At the Bar U Ranch National Historic Site south of Longview they tell a story about John Ware. The Black cowboy and rancher, a former slave in the US, was hired in 1882 to help bring 3,000 cattle across the border to the Bar U, where he would help manage the roaming herds. Shortly after his arrival a nasty blizzard blew in, pushing cattle farther and farther south. In freezing, whiteout conditions, all the men except Ware abandoned the herd. Four days later, they went searching and found Ware alive—with the cattle.
This is one of Cheryl Foggo’s favourite stories about the man she has been researching and writing about for years. “I believe the magnitude of that event was the beginning of the legend,” she says. Foggo is currently working on the second instalment of a trio of works based on Ware’s life. As a tall Black man he stood out from other cowboys, but Ware earned his reputation from his strength, courage, kindness and skill with livestock. He eventually started his own small ranch, married former slave Mildred Lewis and had a family.

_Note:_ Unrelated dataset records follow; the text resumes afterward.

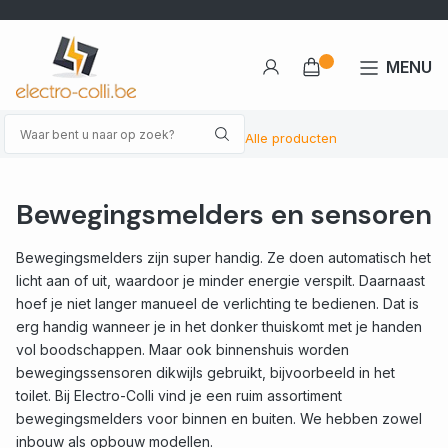
MENU
Alle producten
Bewegingsmelders en sensoren
Bewegingsmelders zijn super handig. Ze doen automatisch het
licht aan of uit, waardoor je minder energie verspilt. Daarnaast
hoef je niet langer manueel de verlichting te bedienen. Dat is
erg handig wanneer je in het donker thuiskomt met je handen
vol boodschappen. Maar ook binnenshuis worden
bewegingssensoren dikwijls gebruikt, bijvoorbeeld in het
toilet. Bij Electro-Colli vind je een ruim assortiment
bewegingsmelders voor binnen en buiten. We hebben zowel
inbouw als opbouw modellen.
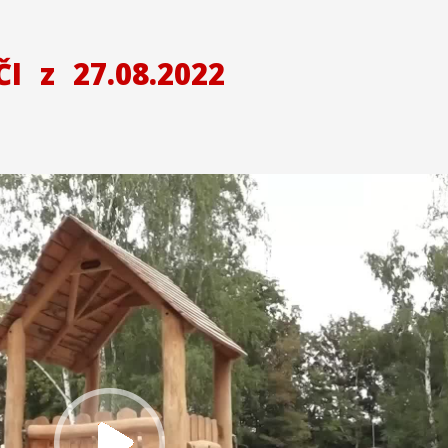
ČI
z
27.08.2022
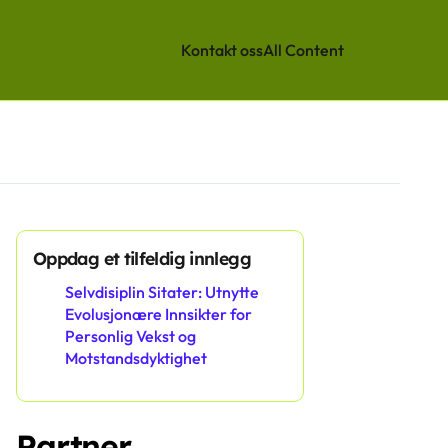
Kontakt oss
All Content
Oppdag et tilfeldig innlegg
Selvdisiplin Sitater: Utnytte
Evolusjonære Innsikter for
Personlig Vekst og
Motstandsdyktighet
Partner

But Foggo’s interest in Ware was sparked long before she heard the blizzard story. As children growing up in Calgary, Foggo and her brother were fascinated by “the Western mystique.” They read dime-store cowboy novels and watched cowboy movies every Saturday afternoon. “As we got older we began to notice there were never any Black people in the stories,” she says. The siblings felt their love of Western culture wasn’t compatible with their African heritage.
Everything changed when her brother went to the Glenbow Museum on a school trip and saw an exhibit about Ware. He came home excited to tell his sister the cowboy they had vaguely heard of was Black. “That was the beginning of a very long and gradual discovery of who he was and the legacy he left,” she says.
Foggo also started digging into her own family and community history, learning about the pioneers who came up to Alberta in the early 1900s and formed the most northerly Black communities that likely ever existed. “That just wasn’t a part of what we learned about in school or in library books,” she says.
Foggo’s career has been dedicated to telling those stories through articles, novels and plays. She also directed the 2002 National Film Board documentary The Journey of Lesra Martin.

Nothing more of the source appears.